2

Why inv(A)*A is not exact identity matrix? All the diagonal elements are correct but rest are not. I learnt that this is residual error, then how to deal with it?

CODE:

A = [1,2,0;0,5,6;7,0,9]
A_inv = inv(A)
A_invA = inv(A)*A

OUTPUT:

code

  • 3
    You just have to know that there are rounding errors in all computations. You cannot do equality comparisons without taking some tolerance into account. See https://stackoverflow.com/q/686439/7328782 – Cris Luengo Jun 04 '21 at 12:50
  • 3
    Please post code as (formatted) text, not as an image – Luis Mendo Jun 04 '21 at 13:44
  • @LuisMendo I have edited the question and included both. Is it fine or should I stick to code only? – Rishabh Kumar Singh Jun 04 '21 at 16:00
  • It's better to use text for code, because that way we can copy-paste and reproduce your results. The image is usually not needed, unless you want to call attention to a specific aspect of the displayed output. In this case you can leave the image to lillustrate the output, or paste the output as code-formatted text – Luis Mendo Jun 04 '21 at 16:25
  • If you used more precision for the output you might well see that the diagonal elements are not precisely 1.0 – dmuir Jun 05 '21 at 13:40
  • @dmuir I understand now. Thank you. – Rishabh Kumar Singh Jun 06 '21 at 12:25

1 Answers1

3

An exploration of the documentation of inv leads you down the following path, which answers your question nicely (emphases mine):

octave:1> help inv
'inv' is a built-in function from the file libinterp/corefcn/inv.cc

 -- X = inv (A)
 -- [X, RCOND] = inv (A)
 -- [...] = inverse (...)
     Compute the inverse of the square matrix A.

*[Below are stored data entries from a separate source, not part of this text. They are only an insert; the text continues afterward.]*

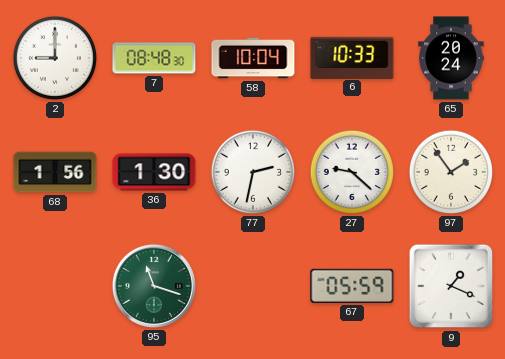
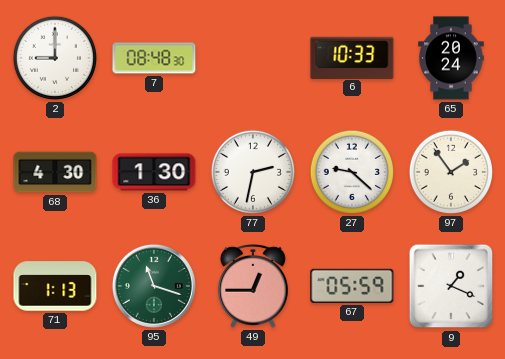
58: 10:04 -> none
68: 1:56 -> 4:30
71: none -> 1:13
49: none -> 12:45
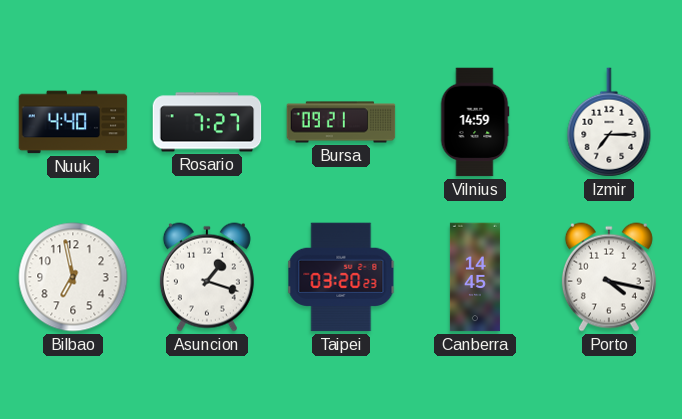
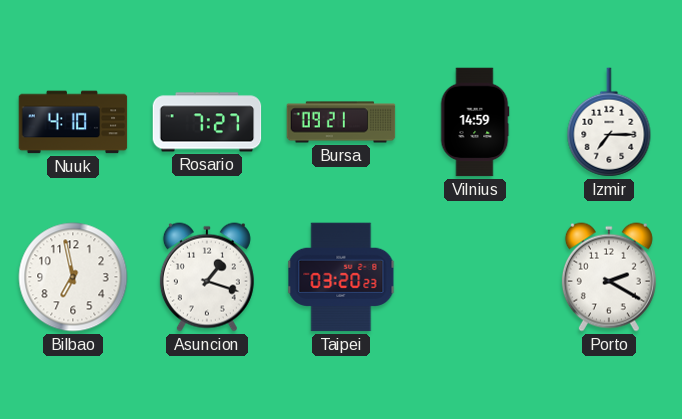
Nuuk: 4:40 -> 4:10
Canberra: 14:45 -> none
Porto: 4:17 -> 2:20
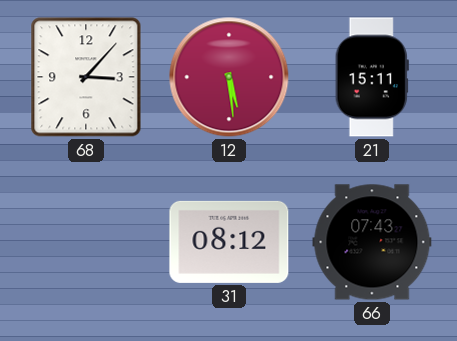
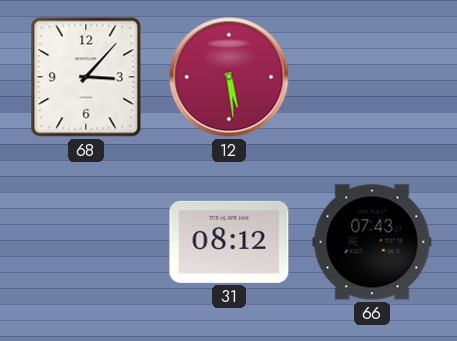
21: 15:11 -> none
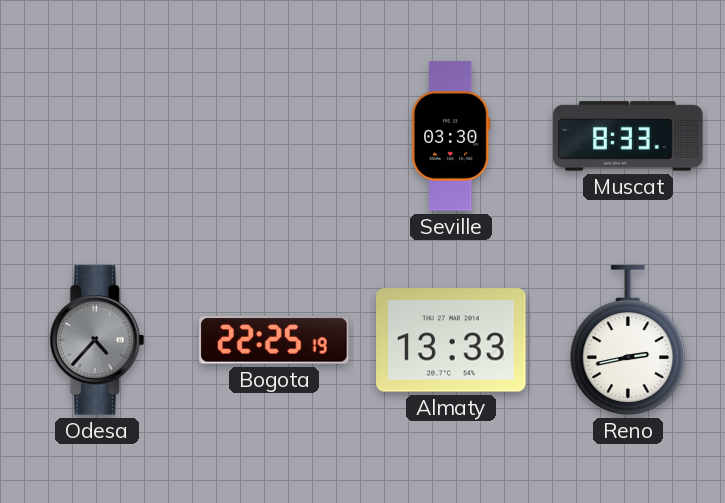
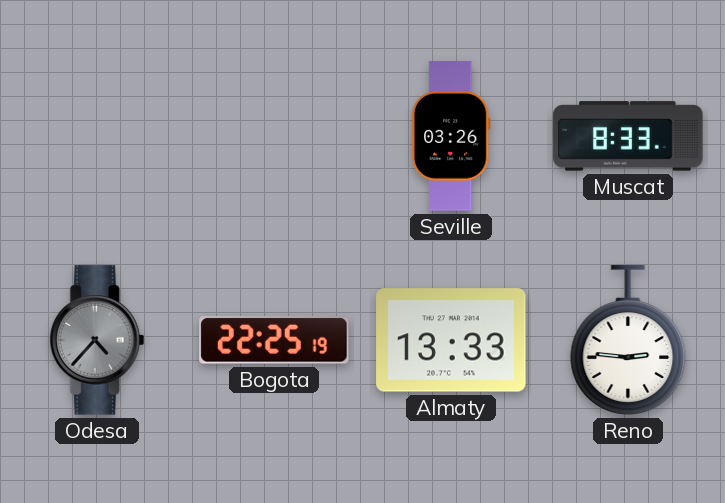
Seville: 03:30 -> 03:26
Reno: 2:43 -> 2:46
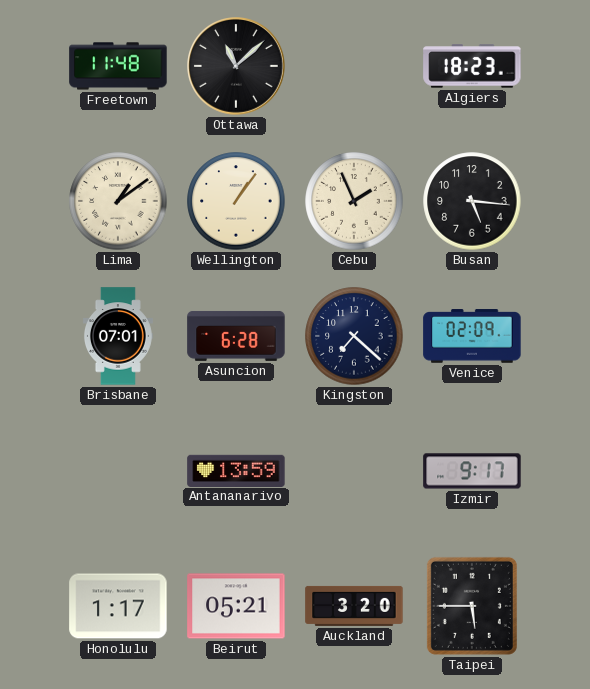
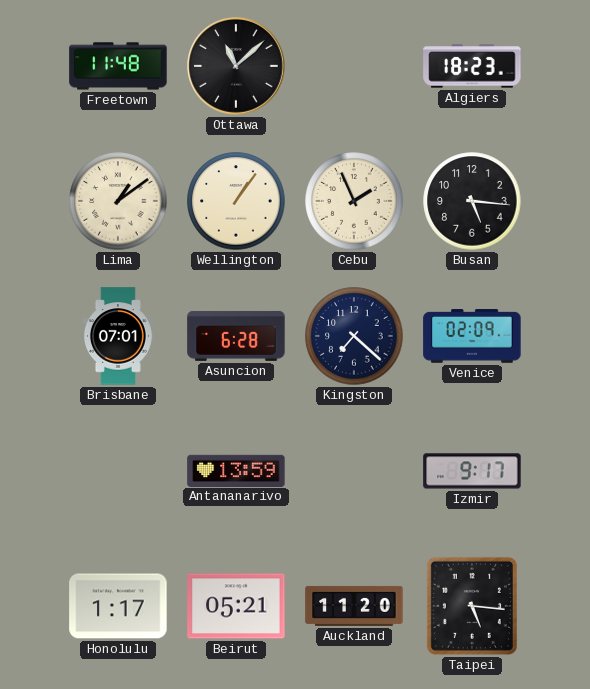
Auckland: 3:20 -> 11:20
Taipei: 5:45 -> 5:16
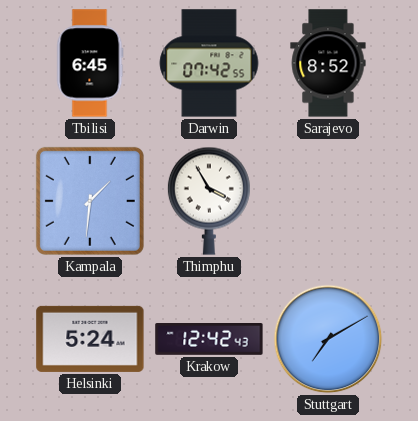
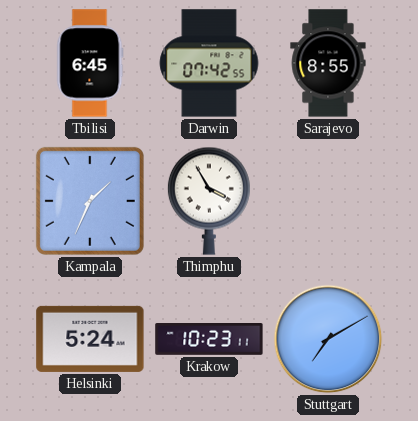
Sarajevo: 8:52 -> 8:55
Kampala: 1:31 -> 1:34
Krakow: 12:42 -> 10:23
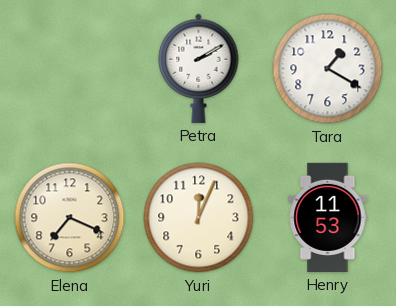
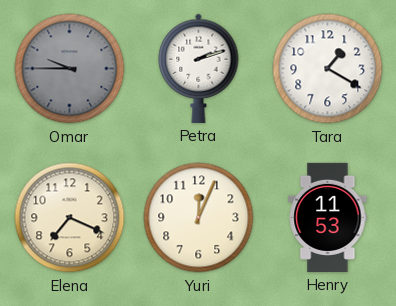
Omar: none -> 9:45
Petra: 2:10 -> 2:12
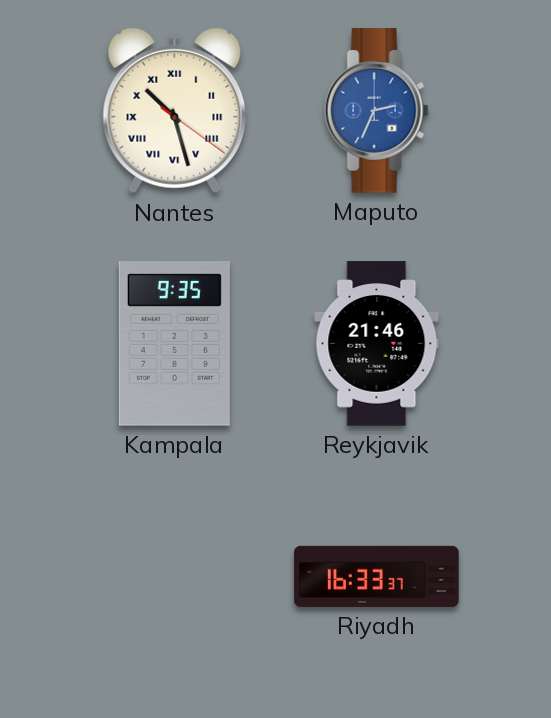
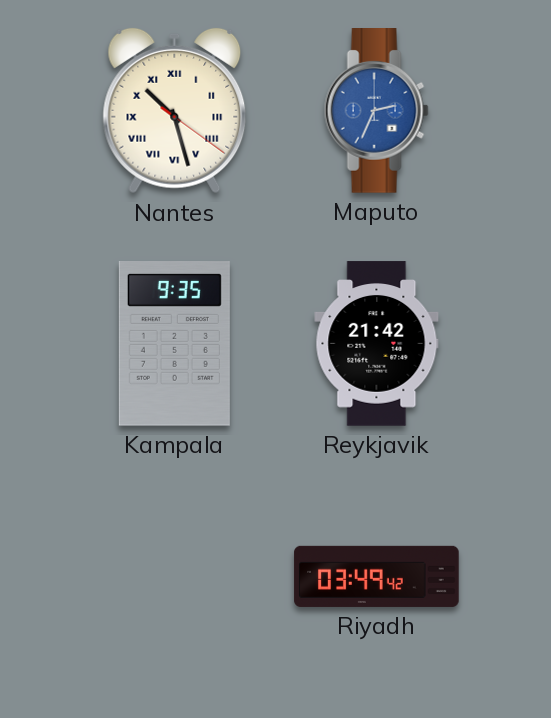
Reykjavik: 21:46 -> 21:42
Riyadh: 16:33 -> 03:49
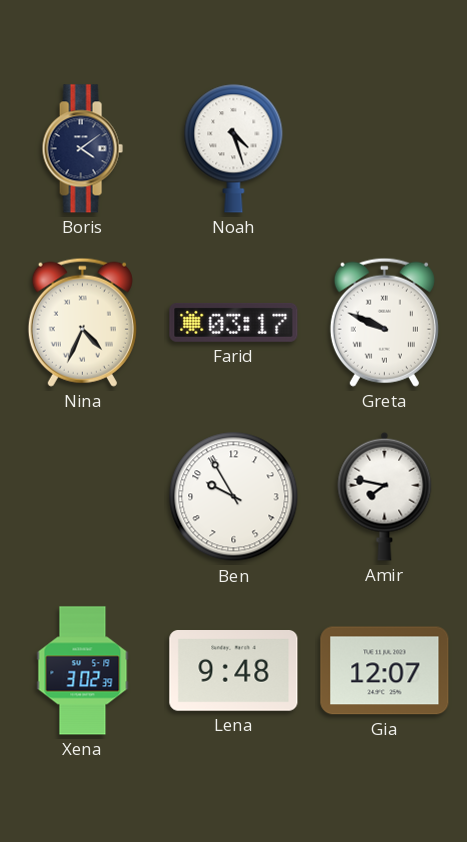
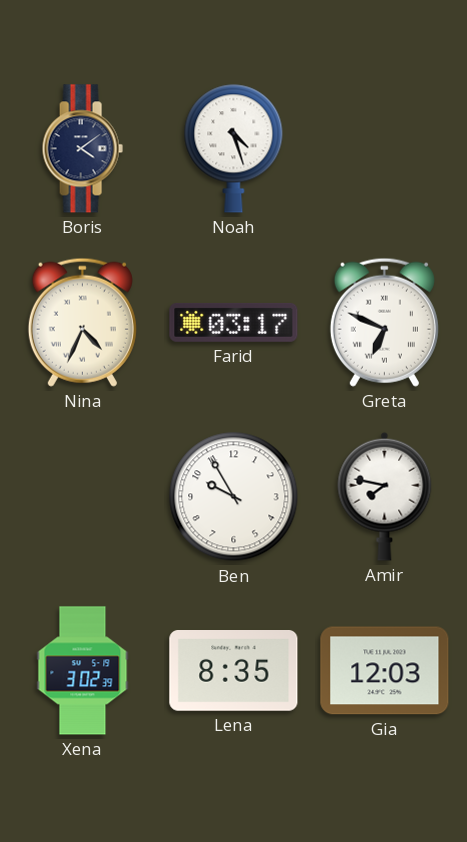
Greta: 9:49 -> 6:49
Lena: 9:48 -> 8:35
Gia: 12:07 -> 12:03
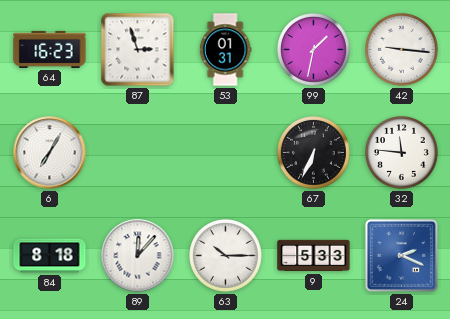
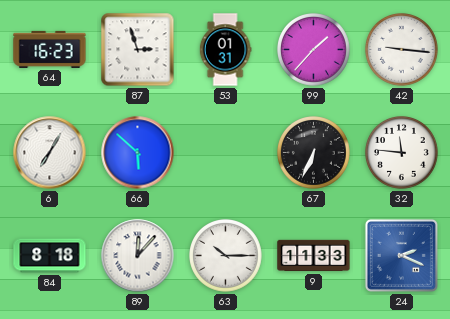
99: 1:32 -> 1:37
66: none -> 5:52
9: 5:33 -> 11:33
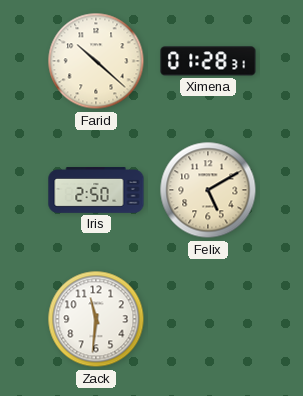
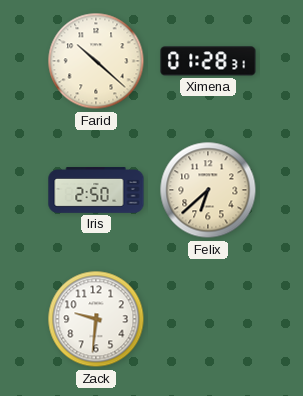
Felix: 5:10 -> 6:38
Zack: 11:31 -> 9:31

     Return an estimate of the reciprocal condition number if requested,
     otherwise warn of an ill-conditioned matrix if the reciprocal
     condition number is small.

     In general it is best to avoid calculating the inverse of a matrix
     directly.  For example, it is both faster and more accurate to
     solve systems of equations (A*x = b) with 'Y = A \ b', rather than
     'Y = inv (A) * b'.

In your particular case, you will see that:

A = [1,2,0;0,5,6;7,0,9];
[X, RCOND] = inv(A);
RCOND
% RCOND = 0.070492

So, what does this value mean? You can find the answer in the relevant function rcond, which calculates this value directly:

octave:2> help rcond
'rcond' is a built-in function from the file libinterp/corefcn/rcond.cc

 -- C = rcond (A)
     Compute the 1-norm estimate of the reciprocal condition number as
     returned by LAPACK.

     If the matrix is well-conditioned then C will be near 1 and if the
     matrix is poorly conditioned it will be close to 0.

     [...]

     See also: cond, condest.

Your value is 0.07, which is quite close to 0, therefore your A matrix is rather poorly conditioned.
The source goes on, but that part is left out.